Примечателен отклик А. Смелянского на первые постановки пьес «новой волны». В рецензии 1979 года критик назвал пьесы Л. Петрушевской особым типом «физиологического очерка», в «котором дистанция между писателем и объектом как бы стерта, размыта, уничтожена. Репортаж идет со «скрытой камерой», писатель словно боится обнаружить себя и спугнуть «натуру» <...> разговор записан дословно, «под магнитофон»» [2, с. 8]. Важно отметить, что «физиологический очерк» предполагает фиксацию основных условий, которые способны истолковать человеческие поступки и объяснить своеобразие личности героя. Лишь впоследствии от автора стали требовать не только объяснение воспроизведенного жизненного явления, но и его оценку, а также указание на перспективы жизненного развития. Эта схема, правда, несколько модернизированная, и лежит в основе художественной модели соцреалистического искусства.
Схема предполагает не фиксацию жизненного явления в его основных типологических чертах, а его моделирование в соответствии с существующими представлениями об «обязательном» и «должном». Этой модификации жанра драматурги и не учитывают, о чем свидетельствуют упреки критиков в отсутствии в пьесах «новой волны» поиска правды жизни.
В литературе 70-х годов существовало особое представление о «правде», которое напоминало выраженное в свое время Горьким противоречие времени. В его пьесе «На дне», с одной стороны. Лука утверждает: «Во что веришь, то и есть...» [3, с. 122], с другой, Сатин: «Что такое — правда? Человек — вот правда! Он это понимал...» [3, с. 149]. Таким образом, уже Горький показал, что правдой (не истиной, которая принадлежит области науки) может быть то, что созидается и принимается человеческой мыслью.
И в советскую эпоху «Правдой» становилось то, во что человек верил. А верить предписывалось в определенные догмы, насаждаемые официальной пропагандой. Собственно, иллюзорным становится тот факт, что в своем произведении художник творит мир таким, каким только он его и представляет.
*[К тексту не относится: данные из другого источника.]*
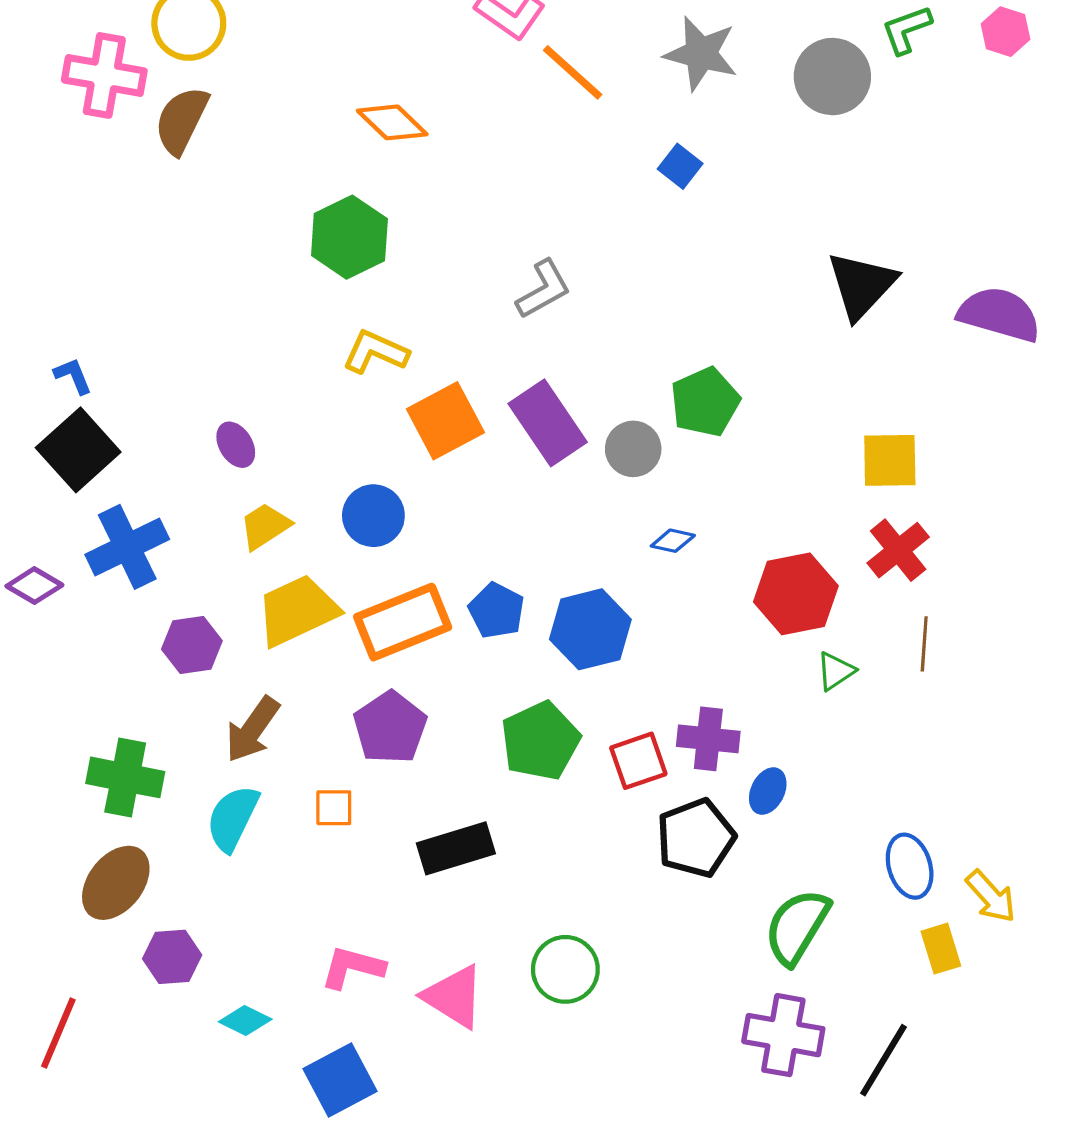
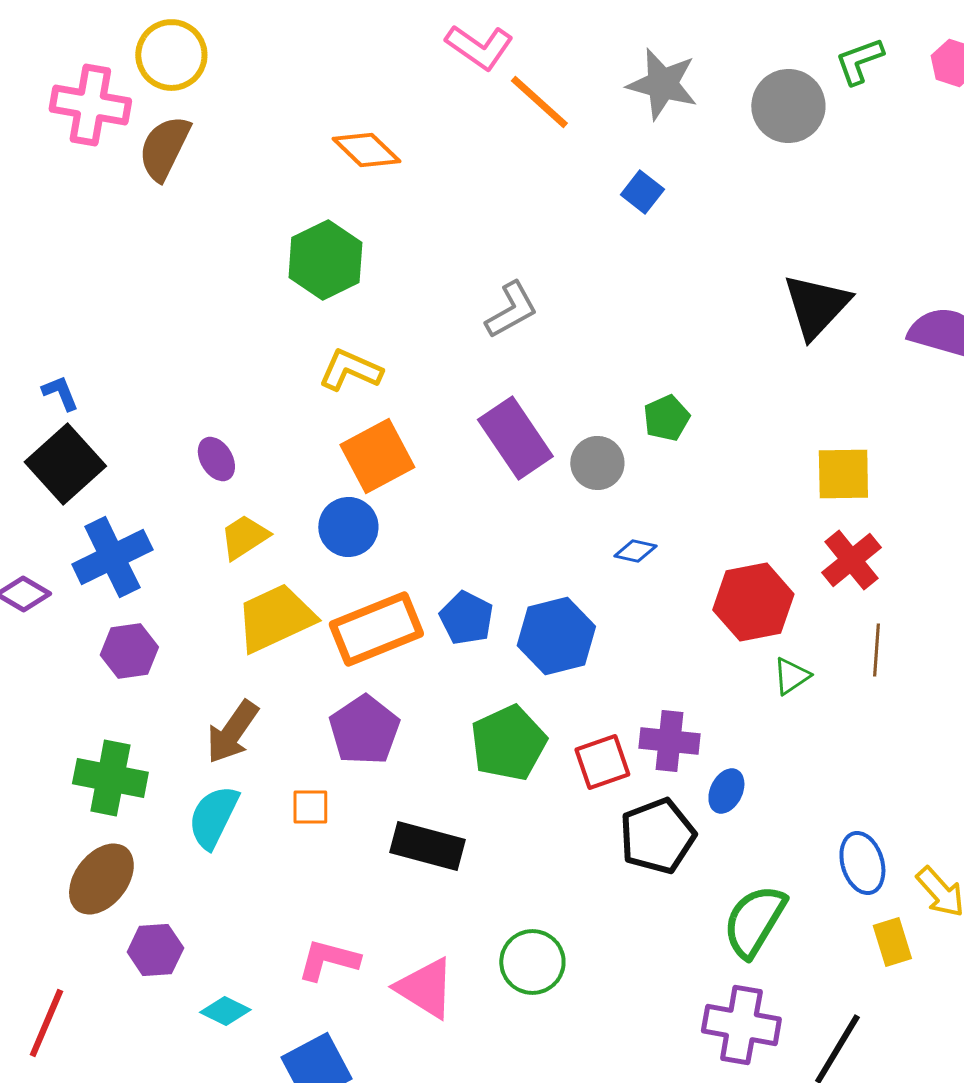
green pentagon: (705, 402) -> (666, 418), size x0.7
orange square: (445, 421) -> (377, 456), moved
purple hexagon: (192, 645) -> (129, 651), moved
black rectangle: (456, 848) -> (427, 846), turned 32

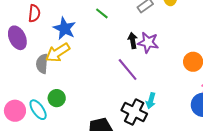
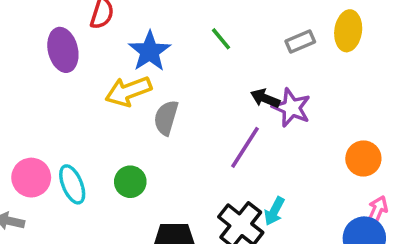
black arrow: (133, 41) -> (265, 98), turned -70
gray semicircle: (42, 64) -> (166, 118), moved
purple line: (128, 69) -> (245, 147), turned 60
green circle: (57, 98) -> (130, 182), moved

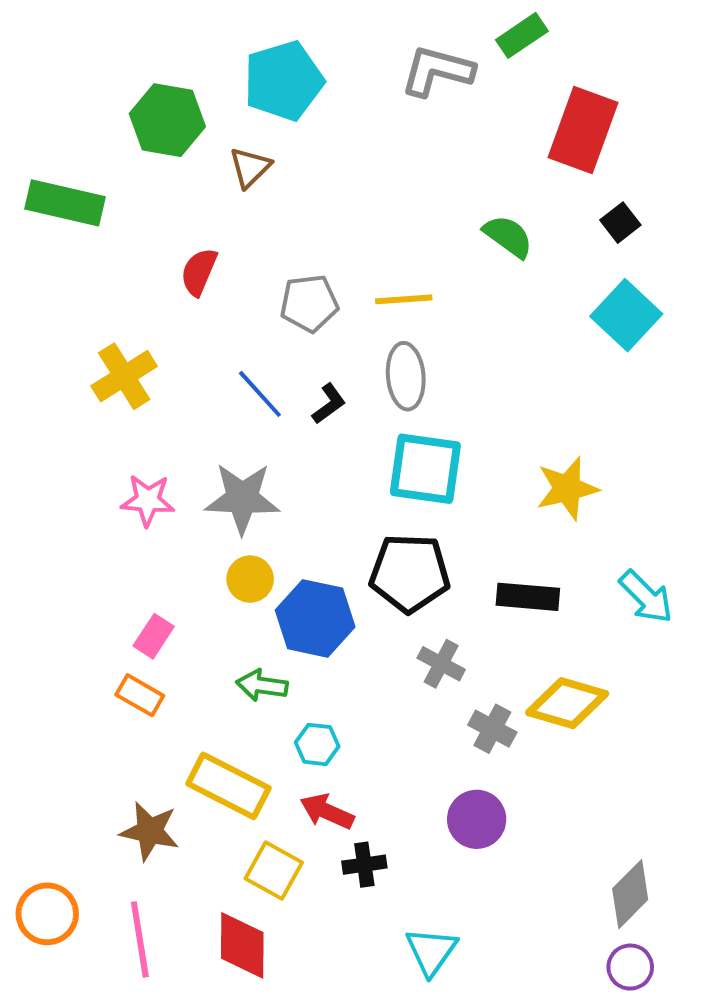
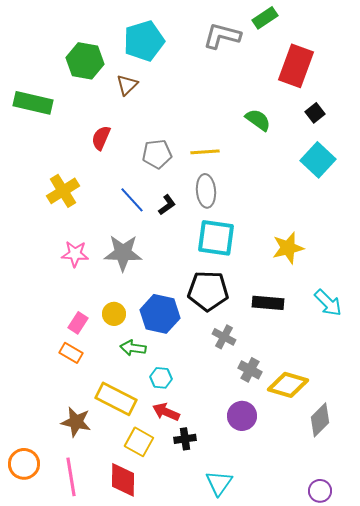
yellow circle: (250, 579) -> (114, 314), moved
yellow diamond: (567, 703) -> (288, 385), moved
gray diamond: (630, 894) -> (320, 420), moved

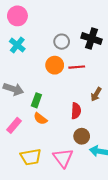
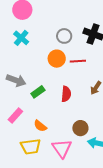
green rectangle: (36, 100) -> (38, 92), turned 32
red semicircle: (76, 111) -> (66, 94), moved
orange semicircle: (40, 119) -> (40, 126), moved

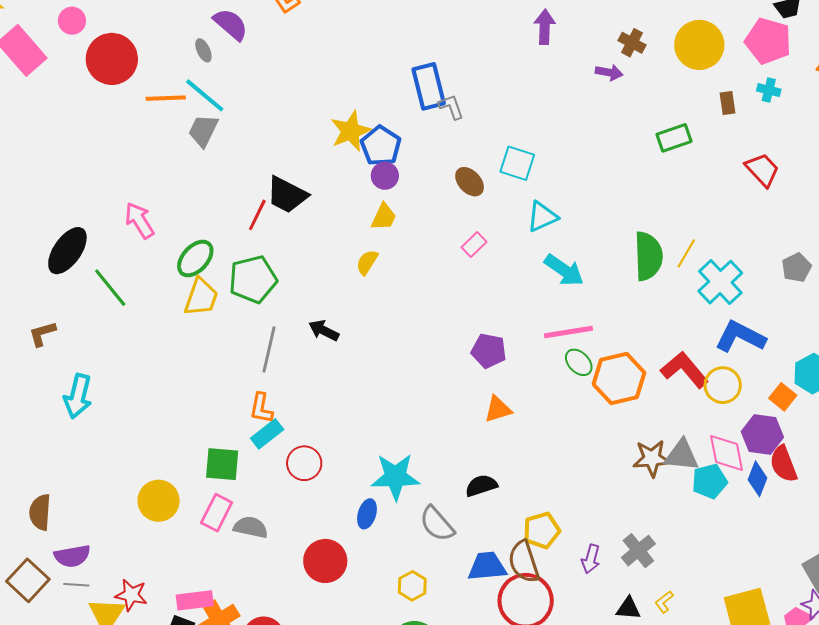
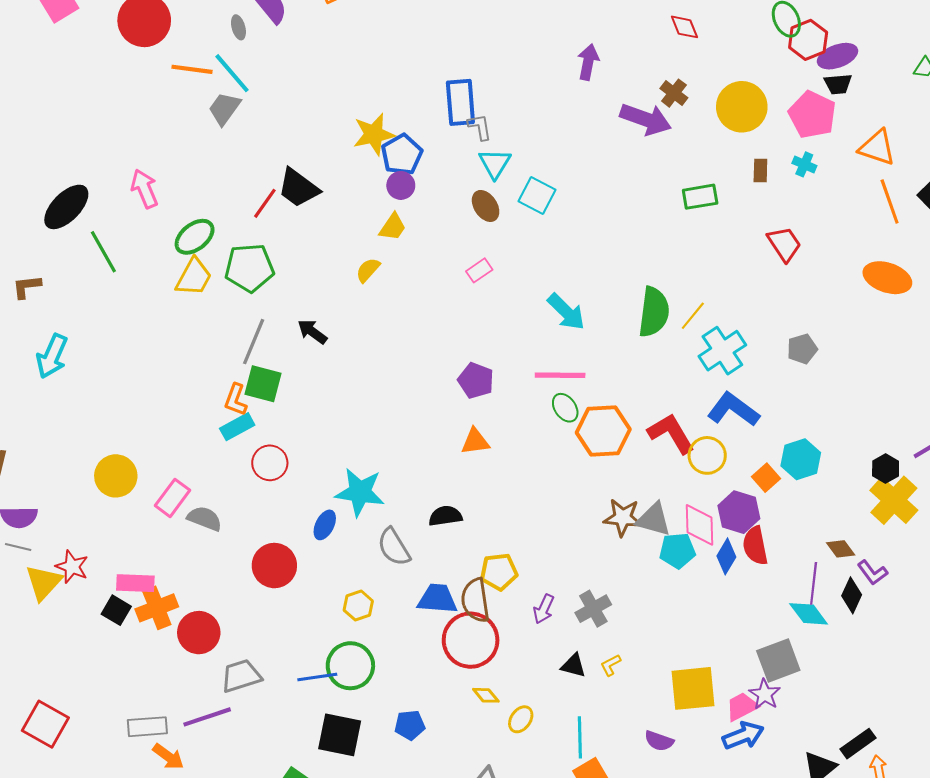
purple arrow: (609, 72) -> (646, 119), size x1.8
cyan triangle: (542, 217) -> (495, 164), moved, turned -44
green square: (222, 464) -> (263, 384), moved

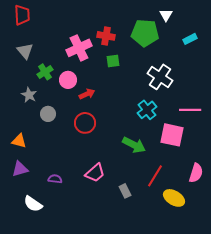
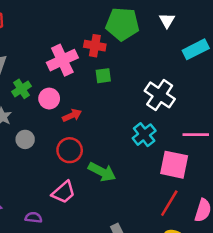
green pentagon: (145, 33) -> (122, 24), moved
cyan rectangle: (190, 39) -> (196, 49), size x1.5
green arrow: (134, 145) -> (102, 172), moved
pink trapezoid: (95, 173) -> (64, 192), moved
red line: (155, 176) -> (169, 203), moved

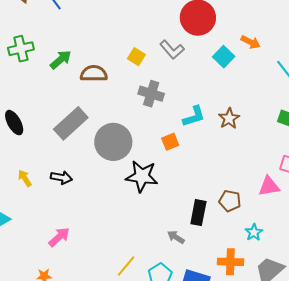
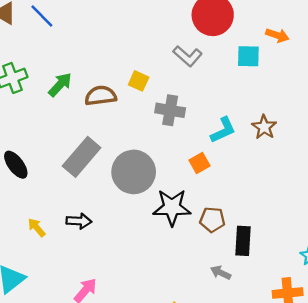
yellow square: (136, 57) -> (139, 81), moved
cyan square: (224, 57) -> (248, 56), turned -35
brown pentagon: (230, 201) -> (212, 220), moved

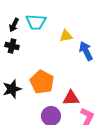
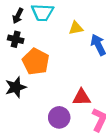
orange pentagon: (42, 82) -> (36, 62), moved

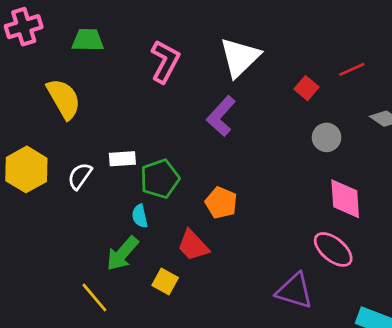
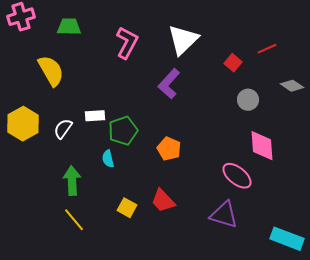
red trapezoid: (193, 245) -> (163, 201), moved
pink ellipse: (333, 249) -> (237, 176), moved
green arrow: (122, 253) -> (72, 181), moved, turned 136

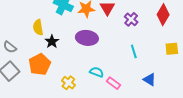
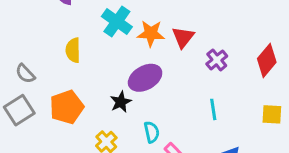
purple ellipse: (87, 38) -> (145, 78), turned -45
black star: (52, 42) -> (121, 102), moved
cyan semicircle: (97, 72) -> (152, 132), turned 48

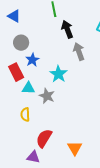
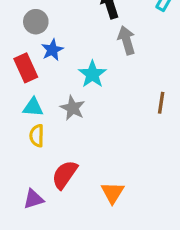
cyan triangle: (28, 88) -> (33, 107), moved
purple triangle: (33, 157) -> (33, 199), moved, turned -32

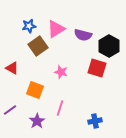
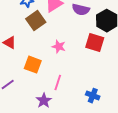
purple star: (37, 121) -> (44, 101), moved
blue cross: (95, 121) -> (93, 96), turned 32

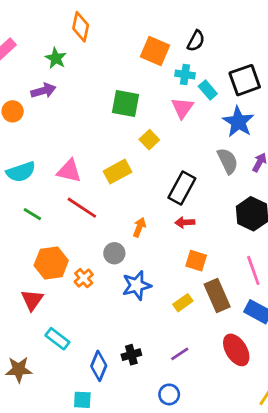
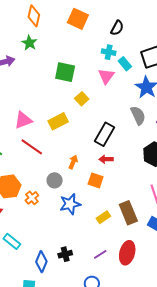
orange square: (155, 51) -> (78, 19), moved
green star: (56, 58) -> (29, 43), moved
pink triangle: (69, 171) -> (23, 120), turned -36
orange square: (196, 261) -> (96, 180), moved
red ellipse: (236, 350) -> (127, 253), moved, turned 45

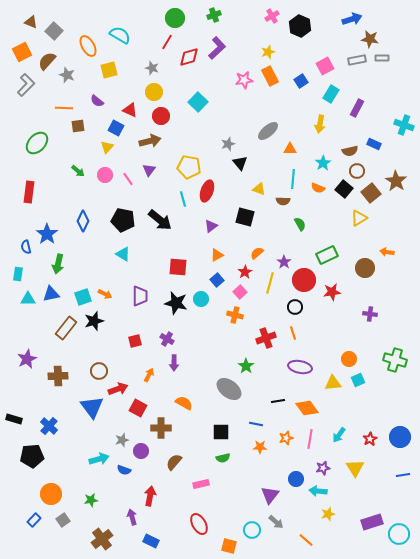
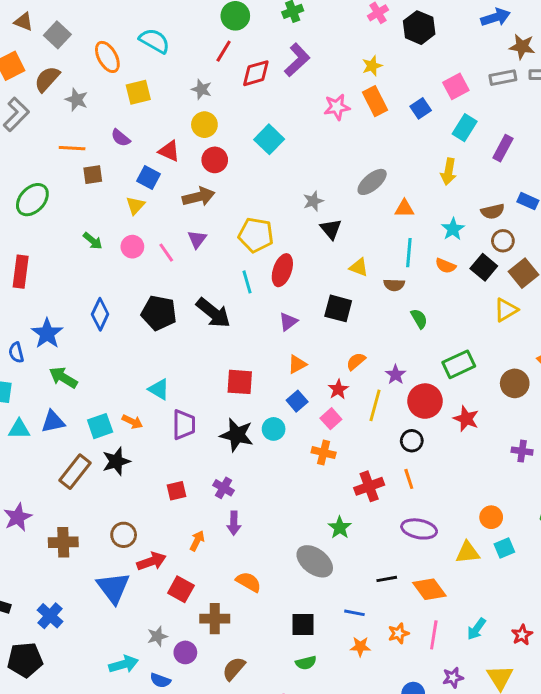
cyan triangle: (123, 254) -> (159, 389), moved
green arrow: (58, 264) -> (63, 378), turned 108
red star: (332, 292) -> (466, 419), turned 30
Традиционно авторы психологической пьесы опираются на зрительский опыт: воспринимающий авторский текст непосредственно участвует в создании картины мира, достраивая в своем воображении намеченное жестом или обозначенное словом героя. Соцреалистическая литература предполагает пассивное восприятие правды жизни в соответствии с признанными верными социальными теориями современности. Предпочтительными становятся драматические картины далекого и не очень далекого прошлого, поэтому в 70-е годы одно из ведущих мест занимает ленинская тема. Картины прошлого в качестве аллегорических используют авторы интеллектуальной пьесы. Еще одно направление — производственная драма — находит компромиссное решение проблемы современности в изображении не столько психологических проблем, сколько производственных. Поэтому при ее восприятии непосредственный психологический опыт зрителя оказывается неважен. Создается иллюзия нахождения рецептов исправления жизненного абсурда.
Не удается пойти на компромисс со временем так называемой «комнатной драматургии», в которой основной сценической площадкой становится личное жизненное пространство героя. Это и есть поствампиловская драма, которая через традиции рубежа веков в литературу 70-х возвращает и русский реализм, и модернизм, чему и способствует театр Чехова. Недаром пограничное положение Чехова в искусстве высоко ценил Андрей Белый: «Пусть царит пошлость. Пусть герои Чехова говорят пустяки, едят, спят, живут в четырех стенах, бродят по маленьким серым тропинкам, — где-то там, в глубине, чувствуешь, что и эти серые тропинки — тропинки вечной жизни, и нет четырех стен там, где есть вечные, неизведанные пространства» [4, с. 375]. Чеховский образ, как уже было мною показано, по своей сути очень близок модернистскому символу. Он не просто воспроизводит основные жизненные формы, но и позволяет приблизиться к тайнам жизни, сокрытым в них.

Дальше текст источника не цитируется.